For example, if one thread needs to fetch something from memory, another thread could run computations, and when that thread was finished computing the first thread probably has the data it needs and can continue computing. This leads to a noticable improvement in most applications that have a mix of computation and data manipulation.

However, PrimeGrid is almost entirely computation with very little data fetching. If you were to run PrimeGrid on two threads sharing the same CPU core, each thread would be "fighting" for computation units in the core (there's only a fixed number per core, it's the same with or without SMT). This would lead to extra thread switching. While very fast, this non-zero time thread switch does "waste" time in the sense that it's not used for meaningful computation.
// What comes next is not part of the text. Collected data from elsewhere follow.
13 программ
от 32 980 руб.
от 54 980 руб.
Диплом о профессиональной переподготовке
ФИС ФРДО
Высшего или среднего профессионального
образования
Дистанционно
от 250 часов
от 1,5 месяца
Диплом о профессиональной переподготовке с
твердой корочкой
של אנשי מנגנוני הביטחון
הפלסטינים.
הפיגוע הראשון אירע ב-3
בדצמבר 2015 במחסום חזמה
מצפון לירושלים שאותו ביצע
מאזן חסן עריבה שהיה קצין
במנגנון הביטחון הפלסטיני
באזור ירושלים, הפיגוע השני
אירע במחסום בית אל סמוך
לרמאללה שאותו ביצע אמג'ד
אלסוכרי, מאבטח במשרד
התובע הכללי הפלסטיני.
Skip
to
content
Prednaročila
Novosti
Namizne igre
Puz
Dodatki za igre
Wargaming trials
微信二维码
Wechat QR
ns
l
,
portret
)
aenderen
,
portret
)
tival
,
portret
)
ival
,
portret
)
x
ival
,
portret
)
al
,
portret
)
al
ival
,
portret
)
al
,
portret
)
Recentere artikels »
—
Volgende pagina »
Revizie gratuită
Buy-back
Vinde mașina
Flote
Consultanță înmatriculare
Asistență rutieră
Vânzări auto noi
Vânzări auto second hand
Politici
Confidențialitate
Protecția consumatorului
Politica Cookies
Additionally, any time you have concurrent algorithms in programming, there will be some penalty for synchronizing the data. If two threads write to the same memory location at the same time, the data in that location likely gets corrupted. There are typically locks where one thread writes and the others wait their turn in line to write next. This slowdown can be seen by running a typical multicore program on 2 cores, and noticing it will take slightly longer than half the time of running it on one core (when you might naively expect 2 cores to be exactly twice as far as 1). The extra time is generally all of the data synchronization. With hyperthreading/SMT, you're essentially doubling the amount of worker threads, which leads to double the time wasted on data synchronization.
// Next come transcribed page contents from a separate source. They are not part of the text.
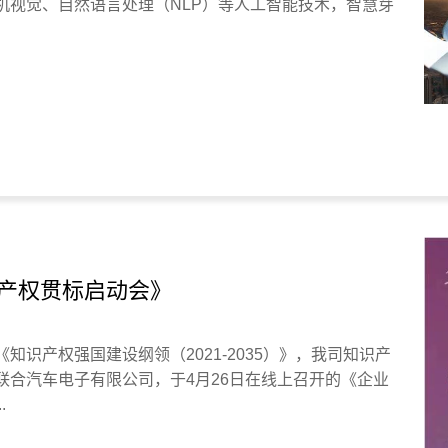
机视觉、自然语言处理（NLP）等人工智能技术，智慧芽
产权贯标启动会》
知识产权强国建设纲领（2021-2035）》，我司知识产
联合汽车电子有限公司，于4月26日在线上召开的《企业
.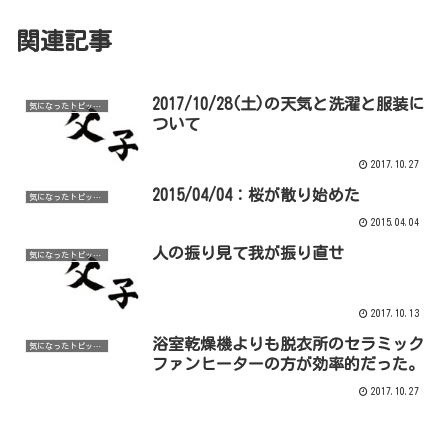
関連記事
2017/10/28(土)の天気と洗濯と服装に
気になったトピックなど
ついて
2017.10.27
2015/04/04：桜が散り始めた
気になったトピックなど
2015.04.04
人の振り見て我が振り直せ
気になったトピックなど
2017.10.13
浴室乾燥機よりも脱衣所のセラミック
気になったトピックなど
ファンヒーターの方が効率的だった。
2017.10.27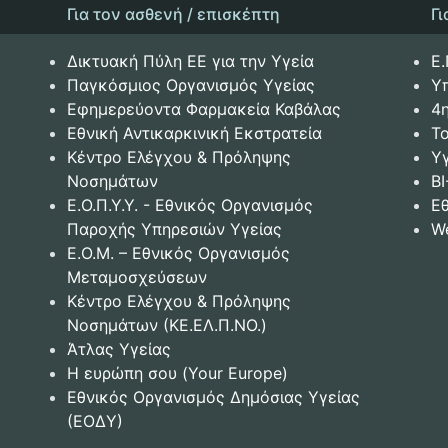
Για τον ασθενή / επισκέπτη
Γ
Δικτυακή Πύλη ΕΕ για την Υγεία
Ε.
Παγκόσμιος Οργανισμός Υγείας
Υ
Εφημερεύοντα Φαρμακεία Καβάλας
4
Εθνική Αντικαρκινική Εκστρατεία
Το
Κέντρο Ελέγχου & Πρόληψης
Υ
Νοσημάτων
BI
Ε.Ο.Π.Υ.Υ. - Εθνικός Οργανισμός
Ε
Παροχής Υπηρεσιών Υγείας
W
Ε.Ο.Μ. – Εθνικός Οργανισμός
Μεταμοσχεύσεων
Κέντρο Ελέγχου & Πρόληψης
Νοσημάτων (ΚΕ.ΕΛ.Π.ΝΟ.)
Άτλας Υγείας
Η ευρώπη σου (Your Europe)
Εθνικός Οργανισμός Δημόσιας Υγείας
(ΕΟΔΥ)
This is a pretty simplified overview. There are a lot more layers of computer that impact how everything works, but these are some of the pieces that I'm somewhat familiar with.
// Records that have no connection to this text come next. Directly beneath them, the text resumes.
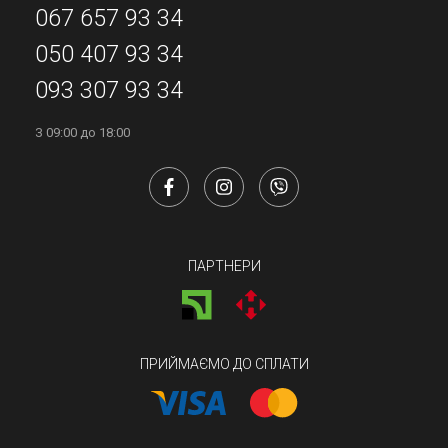
067 657 93 34
050 407 93 34
093 307 93 34
З 09:00 до 18:00
ПАРТНЕРИ
ПРИЙМАЄМО ДО СПЛАТИ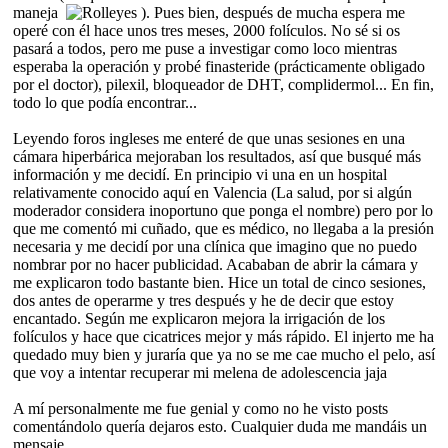
maneja
). Pues bien, después de mucha espera me
operé con él hace unos tres meses, 2000 folículos. No sé si os
pasará a todos, pero me puse a investigar como loco mientras
esperaba la operación y probé finasteride (prácticamente obligado
por el doctor), pilexil, bloqueador de DHT, complidermol... En fin,
todo lo que podía encontrar...
Leyendo foros ingleses me enteré de que unas sesiones en una
cámara hiperbárica mejoraban los resultados, así que busqué más
información y me decidí. En principio vi una en un hospital
relativamente conocido aquí en Valencia (La salud, por si algún
moderador considera inoportuno que ponga el nombre) pero por lo
que me comentó mi cuñado, que es médico, no llegaba a la presión
necesaria y me decidí por una clínica que imagino que no puedo
nombrar por no hacer publicidad. Acababan de abrir la cámara y
me explicaron todo bastante bien. Hice un total de cinco sesiones,
dos antes de operarme y tres después y he de decir que estoy
encantado. Según me explicaron mejora la irrigación de los
folículos y hace que cicatrices mejor y más rápido. El injerto me ha
quedado muy bien y juraría que ya no se me cae mucho el pelo, así
que voy a intentar recuperar mi melena de adolescencia jaja
A mí personalmente me fue genial y como no he visto posts
comentándolo quería dejaros esto. Cualquier duda me mandáis un
mensaje.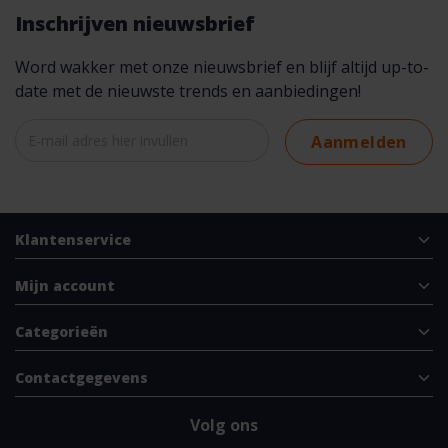
Inschrijven nieuwsbrief
Word wakker met onze nieuwsbrief en blijf altijd up-to-
date met de nieuwste trends en aanbiedingen!
Aanmelden
Klantenservice
Mijn account
Categorieën
Contactgegevens
Volg ons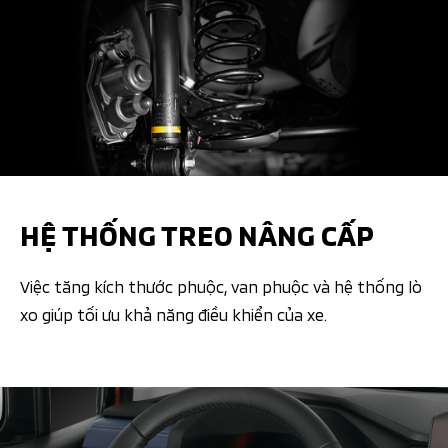
HỆ THỐNG TREO NÂNG CẤP
Việc tăng kích thước phuộc, van phuộc và hệ thống lò
xo giúp tối ưu khả năng điều khiển của xe.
You can use pfgw to find the FFT size of any subproject:

Dear co-crunchers,

Being a newbie, I'd like to clear one issue. If I participate in this challenge (for CPU), can I left one independent GPU-task working (e.g. GFN16)? In this case, will my activity be counted against PSP or I will receive zero points?

I've given up on the challenge before it even starts.
Even my fastest computer won't be able to complete even one work unit in the 10 day contest.

I've just realised the start time SUCKS for this comp!! LOL
I'll be at work! I'll miss out on at least 6hrs of crunching :(

That's a better alternative than starting early though.

In waiting for the challenge to start I had switched to SGS and thought that with nearly 30,000 tasks a second prime was due. And I actually found one and despite a 35% 1st rate, I finished first.

6348086090157*2^1290000-1

It's not much, but it's honest work.
____________
1281979 * 2^485014 + 1 is prime ... no further hits up to: n = 5,700,000

Dog Days of Summer.

Yesterday was 94 degrees and 94% Humidity.

Plus 5 inches of rain this week.

Will stay in the basement where it is cool, with my "children" and crunch.

Dog Days of Summer.

Yesterday was 94 degrees and 94% Humidity.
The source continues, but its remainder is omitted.